> **Data provided**:
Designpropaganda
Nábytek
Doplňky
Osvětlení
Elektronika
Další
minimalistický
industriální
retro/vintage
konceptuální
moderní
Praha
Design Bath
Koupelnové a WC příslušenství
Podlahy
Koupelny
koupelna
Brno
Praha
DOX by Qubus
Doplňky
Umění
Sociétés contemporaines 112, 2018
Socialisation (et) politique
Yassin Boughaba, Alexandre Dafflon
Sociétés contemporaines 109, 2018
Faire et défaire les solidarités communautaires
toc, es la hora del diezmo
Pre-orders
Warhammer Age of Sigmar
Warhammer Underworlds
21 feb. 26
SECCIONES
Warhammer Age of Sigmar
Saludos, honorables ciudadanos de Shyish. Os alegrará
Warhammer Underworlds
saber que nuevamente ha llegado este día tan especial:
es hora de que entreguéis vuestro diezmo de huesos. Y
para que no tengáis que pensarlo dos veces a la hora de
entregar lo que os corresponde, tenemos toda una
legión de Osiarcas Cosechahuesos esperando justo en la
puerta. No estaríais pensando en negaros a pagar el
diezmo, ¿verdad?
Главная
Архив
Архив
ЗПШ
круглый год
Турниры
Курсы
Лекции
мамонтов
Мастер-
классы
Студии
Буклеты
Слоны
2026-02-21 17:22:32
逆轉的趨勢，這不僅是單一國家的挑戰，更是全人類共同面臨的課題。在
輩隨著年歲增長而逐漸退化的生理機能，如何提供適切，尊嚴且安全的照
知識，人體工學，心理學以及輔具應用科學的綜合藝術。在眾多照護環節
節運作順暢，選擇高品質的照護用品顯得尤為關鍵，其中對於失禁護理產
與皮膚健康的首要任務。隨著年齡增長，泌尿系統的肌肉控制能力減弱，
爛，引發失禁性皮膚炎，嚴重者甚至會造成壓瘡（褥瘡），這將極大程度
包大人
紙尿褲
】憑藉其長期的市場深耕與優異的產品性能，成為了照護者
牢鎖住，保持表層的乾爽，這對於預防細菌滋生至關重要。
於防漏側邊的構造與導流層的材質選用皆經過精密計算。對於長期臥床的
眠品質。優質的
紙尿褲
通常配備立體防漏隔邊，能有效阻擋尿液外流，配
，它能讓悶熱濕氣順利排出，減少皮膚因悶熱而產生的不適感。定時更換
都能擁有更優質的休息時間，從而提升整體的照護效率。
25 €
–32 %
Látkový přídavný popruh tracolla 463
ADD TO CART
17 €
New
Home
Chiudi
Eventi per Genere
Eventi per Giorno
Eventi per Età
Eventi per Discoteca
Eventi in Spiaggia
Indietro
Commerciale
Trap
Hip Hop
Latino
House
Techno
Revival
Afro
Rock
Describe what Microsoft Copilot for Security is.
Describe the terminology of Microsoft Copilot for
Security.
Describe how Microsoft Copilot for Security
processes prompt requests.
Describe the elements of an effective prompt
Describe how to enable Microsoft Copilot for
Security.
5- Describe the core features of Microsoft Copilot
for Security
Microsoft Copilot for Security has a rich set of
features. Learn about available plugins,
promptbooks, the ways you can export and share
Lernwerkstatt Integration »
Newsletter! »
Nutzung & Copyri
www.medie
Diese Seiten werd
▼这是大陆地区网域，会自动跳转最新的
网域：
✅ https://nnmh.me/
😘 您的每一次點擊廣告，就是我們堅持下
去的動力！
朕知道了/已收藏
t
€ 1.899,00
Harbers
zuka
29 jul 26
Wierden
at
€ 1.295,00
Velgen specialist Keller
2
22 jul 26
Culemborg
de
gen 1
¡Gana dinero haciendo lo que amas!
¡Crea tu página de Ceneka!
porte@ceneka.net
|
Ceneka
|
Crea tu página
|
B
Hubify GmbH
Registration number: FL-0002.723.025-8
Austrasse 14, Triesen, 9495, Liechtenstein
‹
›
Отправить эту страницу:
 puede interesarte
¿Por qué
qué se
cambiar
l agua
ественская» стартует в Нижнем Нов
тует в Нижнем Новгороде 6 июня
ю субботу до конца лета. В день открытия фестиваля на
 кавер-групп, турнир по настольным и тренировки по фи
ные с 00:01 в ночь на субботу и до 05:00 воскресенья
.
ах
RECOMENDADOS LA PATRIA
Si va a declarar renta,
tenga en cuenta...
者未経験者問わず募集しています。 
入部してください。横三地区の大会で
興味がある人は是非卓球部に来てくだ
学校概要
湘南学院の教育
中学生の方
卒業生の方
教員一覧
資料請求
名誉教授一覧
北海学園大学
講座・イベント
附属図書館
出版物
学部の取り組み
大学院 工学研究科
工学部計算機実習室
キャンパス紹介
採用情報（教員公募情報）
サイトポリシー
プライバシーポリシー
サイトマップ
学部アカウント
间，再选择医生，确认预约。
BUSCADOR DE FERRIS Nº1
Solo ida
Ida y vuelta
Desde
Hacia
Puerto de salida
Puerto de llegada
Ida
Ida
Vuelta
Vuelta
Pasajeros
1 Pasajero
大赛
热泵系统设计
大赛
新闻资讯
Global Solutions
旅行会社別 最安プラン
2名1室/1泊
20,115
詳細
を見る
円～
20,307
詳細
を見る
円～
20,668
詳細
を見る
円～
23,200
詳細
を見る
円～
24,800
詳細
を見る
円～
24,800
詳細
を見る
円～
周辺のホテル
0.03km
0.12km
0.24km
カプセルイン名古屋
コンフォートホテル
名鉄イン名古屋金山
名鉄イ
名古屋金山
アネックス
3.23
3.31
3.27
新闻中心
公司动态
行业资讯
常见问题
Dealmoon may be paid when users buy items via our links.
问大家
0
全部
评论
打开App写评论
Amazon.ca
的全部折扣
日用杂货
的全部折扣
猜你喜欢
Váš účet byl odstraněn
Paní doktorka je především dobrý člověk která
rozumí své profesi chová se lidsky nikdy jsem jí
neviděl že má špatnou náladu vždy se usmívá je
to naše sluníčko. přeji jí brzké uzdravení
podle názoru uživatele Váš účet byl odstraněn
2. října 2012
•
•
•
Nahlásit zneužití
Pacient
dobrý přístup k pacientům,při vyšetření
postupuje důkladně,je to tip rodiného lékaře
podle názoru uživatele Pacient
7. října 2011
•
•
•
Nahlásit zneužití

> **Exercise**: Restate every line of the data word for word.

> **Final answer**:
Designpropaganda
Nábytek
Doplňky
Osvětlení
Elektronika
Další
minimalistický
industriální
retro/vintage
konceptuální
moderní
Praha
Design Bath
Koupelnové a WC příslušenství
Podlahy
Koupelny
koupelna
Brno
Praha
DOX by Qubus
Doplňky
Umění
Sociétés contemporaines 112, 2018
Socialisation (et) politique
Yassin Boughaba, Alexandre Dafflon
Sociétés contemporaines 109, 2018
Faire et défaire les solidarités communautaires
toc, es la hora del diezmo
Pre-orders
Warhammer Age of Sigmar
Warhammer Underworlds
21 feb. 26
SECCIONES
Warhammer Age of Sigmar
Saludos, honorables ciudadanos de Shyish. Os alegrará
Warhammer Underworlds
saber que nuevamente ha llegado este día tan especial:
es hora de que entreguéis vuestro diezmo de huesos. Y
para que no tengáis que pensarlo dos veces a la hora de
entregar lo que os corresponde, tenemos toda una
legión de Osiarcas Cosechahuesos esperando justo en la
puerta. No estaríais pensando en negaros a pagar el
diezmo, ¿verdad?
Главная
Архив
Архив
ЗПШ
круглый год
Турниры
Курсы
Лекции
мамонтов
Мастер-
классы
Студии
Буклеты
Слоны
2026-02-21 17:22:32
逆轉的趨勢，這不僅是單一國家的挑戰，更是全人類共同面臨的課題。在
輩隨著年歲增長而逐漸退化的生理機能，如何提供適切，尊嚴且安全的照
知識，人體工學，心理學以及輔具應用科學的綜合藝術。在眾多照護環節
節運作順暢，選擇高品質的照護用品顯得尤為關鍵，其中對於失禁護理產
與皮膚健康的首要任務。隨著年齡增長，泌尿系統的肌肉控制能力減弱，
爛，引發失禁性皮膚炎，嚴重者甚至會造成壓瘡（褥瘡），這將極大程度
包大人
紙尿褲
】憑藉其長期的市場深耕與優異的產品性能，成為了照護者
牢鎖住，保持表層的乾爽，這對於預防細菌滋生至關重要。
於防漏側邊的構造與導流層的材質選用皆經過精密計算。對於長期臥床的
眠品質。優質的
紙尿褲
通常配備立體防漏隔邊，能有效阻擋尿液外流，配
，它能讓悶熱濕氣順利排出，減少皮膚因悶熱而產生的不適感。定時更換
都能擁有更優質的休息時間，從而提升整體的照護效率。
25 €
–32 %
Látkový přídavný popruh tracolla 463
ADD TO CART
17 €
New
Home
Chiudi
Eventi per Genere
Eventi per Giorno
Eventi per Età
Eventi per Discoteca
Eventi in Spiaggia
Indietro
Commerciale
Trap
Hip Hop
Latino
House
Techno
Revival
Afro
Rock
Describe what Microsoft Copilot for Security is.
Describe the terminology of Microsoft Copilot for
Security.
Describe how Microsoft Copilot for Security
processes prompt requests.
Describe the elements of an effective prompt
Describe how to enable Microsoft Copilot for
Security.
5- Describe the core features of Microsoft Copilot
for Security
Microsoft Copilot for Security has a rich set of
features. Learn about available plugins,
promptbooks, the ways you can export and share
Lernwerkstatt Integration »
Newsletter! »
Nutzung & Copyri
www.medie
Diese Seiten werd
▼这是大陆地区网域，会自动跳转最新的
网域：
✅ https://nnmh.me/
😘 您的每一次點擊廣告，就是我們堅持下
去的動力！
朕知道了/已收藏
t
€ 1.899,00
Harbers
zuka
29 jul 26
Wierden
at
€ 1.295,00
Velgen specialist Keller
2
22 jul 26
Culemborg
de
gen 1
¡Gana dinero haciendo lo que amas!
¡Crea tu página de Ceneka!
porte@ceneka.net
|
Ceneka
|
Crea tu página
|
B
Hubify GmbH
Registration number: FL-0002.723.025-8
Austrasse 14, Triesen, 9495, Liechtenstein
‹
›
Отправить эту страницу:
 puede interesarte
¿Por qué
qué se
cambiar
l agua
ественская» стартует в Нижнем Нов
тует в Нижнем Новгороде 6 июня
ю субботу до конца лета. В день открытия фестиваля на
 кавер-групп, турнир по настольным и тренировки по фи
ные с 00:01 в ночь на субботу и до 05:00 воскресенья
.
ах
RECOMENDADOS LA PATRIA
Si va a declarar renta,
tenga en cuenta...
者未経験者問わず募集しています。 
入部してください。横三地区の大会で
興味がある人は是非卓球部に来てくだ
学校概要
湘南学院の教育
中学生の方
卒業生の方
教員一覧
資料請求
名誉教授一覧
北海学園大学
講座・イベント
附属図書館
出版物
学部の取り組み
大学院 工学研究科
工学部計算機実習室
キャンパス紹介
採用情報（教員公募情報）
サイトポリシー
プライバシーポリシー
サイトマップ
学部アカウント
间，再选择医生，确认预约。
BUSCADOR DE FERRIS Nº1
Solo ida
Ida y vuelta
Desde
Hacia
Puerto de salida
Puerto de llegada
Ida
Ida
Vuelta
Vuelta
Pasajeros
1 Pasajero
大赛
热泵系统设计
大赛
新闻资讯
Global Solutions
旅行会社別 最安プラン
2名1室/1泊
20,115
詳細
を見る
円～
20,307
詳細
を見る
円～
20,668
詳細
を見る
円～
23,200
詳細
を見る
円～
24,800
詳細
を見る
円～
24,800
詳細
を見る
円～
周辺のホテル
0.03km
0.12km
0.24km
カプセルイン名古屋
コンフォートホテル
名鉄イン名古屋金山
名鉄イ
名古屋金山
アネックス
3.23
3.31
3.27
新闻中心
公司动态
行业资讯
常见问题
Dealmoon may be paid when users buy items via our links.
问大家
0
全部
评论
打开App写评论
Amazon.ca
的全部折扣
日用杂货
的全部折扣
猜你喜欢
Váš účet byl odstraněn
Paní doktorka je především dobrý člověk která
rozumí své profesi chová se lidsky nikdy jsem jí
neviděl že má špatnou náladu vždy se usmívá je
to naše sluníčko. přeji jí brzké uzdravení
podle názoru uživatele Váš účet byl odstraněn
2. října 2012
•
•
•
Nahlásit zneužití
Pacient
dobrý přístup k pacientům,při vyšetření
postupuje důkladně,je to tip rodiného lékaře
podle názoru uživatele Pacient
7. října 2011
•
•
•
Nahlásit zneužití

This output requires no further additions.